Debate sobre a cultura do cancelamento na sociedade contemporânea

Enviada em 10/11/2020

Na série mexicana “Control Z”, muitos foram os alunos que tiveram seus dados pessoais vazados, gerando uma onda de “cancelamento” com os envolvidos, como foi o caso de Isabela, que teve sua identidade transexual revelada e foi excluída do meio social e virtual. Não obstante, a “cultura do cancelamento” na sociedade contemporânea é cada vez mais notória e, embora funcione como uma ferramenta para denúncias de discursos que ferem a sociedade, também dificulta a liberdade de expressão, uma vez que muitas foram as pessoas alvos apenas por não gostar de determinada  marca ou série. Indubitavelmente, esse panorama se deve a dois principais alicerces: o desrespeito a opiniões diferentes e a inclinação a violência por parte dos ditos “juízes da internet”.
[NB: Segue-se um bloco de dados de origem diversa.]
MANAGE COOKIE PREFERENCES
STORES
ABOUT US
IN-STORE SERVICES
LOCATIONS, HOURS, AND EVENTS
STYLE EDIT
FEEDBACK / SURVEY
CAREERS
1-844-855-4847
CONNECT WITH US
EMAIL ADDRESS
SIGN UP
A priori, de acordo com Descartes: “é fundamental a discussão popular em âmbitos democráticos que visem atenuar os problemas que envolvem tal comunidade”.  No entanto, isso não ocorre na “cultura do cancelamento”, uma vez que há a exclusão da possibilidade de aprendizagem e de conciliação, havendo assim uma objetificação das pessoas, já que as mesmas não possuem a oportunidade de se defenderem antes de serem descartadas, como afirma a dramaturga e jornalista Mônica Santana. Dessa forma, observa-se que é necessário uma maior conscientização sobre os impactos dessa nova modalidade no meio digital e que o respeito ao próximo é primordial nesse cenário.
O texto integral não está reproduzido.